# TASK OBJECTIVE
Report every line of the records below that includes the string "rule".

# INPUT MATERIAL

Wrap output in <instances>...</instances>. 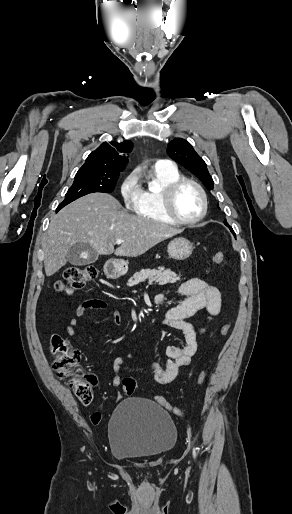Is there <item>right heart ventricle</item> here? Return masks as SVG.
Instances as JSON below:
<instances>
[{
    "mask_svg": "<svg viewBox=\"0 0 292 514\" xmlns=\"http://www.w3.org/2000/svg\"><path fill=\"white\" fill-rule=\"evenodd\" d=\"M154 177L161 183V188L180 179V175L178 172L167 173L159 172L158 170L155 171ZM159 191L160 190L153 191L150 188L143 189L142 200L139 206L135 209V213L149 220L168 224L170 223V221L163 213L159 203Z\"/></svg>",
    "mask_w": 292,
    "mask_h": 514,
    "instance_id": "1",
    "label": "right heart ventricle"
}]
</instances>
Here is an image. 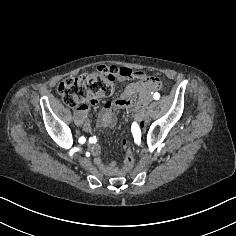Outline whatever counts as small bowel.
<instances>
[{
  "mask_svg": "<svg viewBox=\"0 0 236 236\" xmlns=\"http://www.w3.org/2000/svg\"><path fill=\"white\" fill-rule=\"evenodd\" d=\"M136 81L128 84L119 98L115 101H107L104 103L98 119V126L100 128H107L113 126L115 123L114 110L117 108H133L135 116L141 120L143 111L149 103L153 91L161 87V82L155 77H148L141 71H135ZM126 77L120 76V80ZM137 97V98H135ZM92 104H96L97 100H92ZM89 107L83 103L75 110V122L85 131H91V124L88 120ZM90 152L94 156L100 153V145L96 137H91ZM96 165L99 169L109 176H117L123 173L124 167H119L114 163H105L100 157L95 159Z\"/></svg>",
  "mask_w": 236,
  "mask_h": 236,
  "instance_id": "1",
  "label": "small bowel"
}]
</instances>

# RESULT OF THE EXERCISE
    "mask_svg": "<svg viewBox=\"0 0 292 514\" xmlns=\"http://www.w3.org/2000/svg\"><path fill=\"white\" fill-rule=\"evenodd\" d=\"M154 177L161 183V188L180 179V175L178 172L167 173L159 172L158 170L155 171ZM159 191L160 190L153 191L150 188L143 189L142 200L139 206L135 209V213L149 220L168 224L170 223V221L163 213L159 203Z\"/></svg>",
  "mask_svg": "<svg viewBox=\"0 0 236 236\" xmlns=\"http://www.w3.org/2000/svg\"><path fill=\"white\" fill-rule=\"evenodd\" d=\"M136 81L128 84L119 98L115 101H107L104 103L98 119V126L100 128H107L113 126L115 123L114 110L117 108H133L135 116L141 120L143 111L149 103L153 91L161 87V82L155 77H148L141 71H135ZM126 77L120 76V80ZM137 97V98H135ZM92 104H96L97 100H92ZM89 107L83 103L75 110V122L85 131H91V124L88 120ZM90 152L94 156L100 153V145L96 137H91ZM96 165L99 169L109 176H117L123 173L124 167H119L114 163H105L100 157L95 159Z\"/></svg>",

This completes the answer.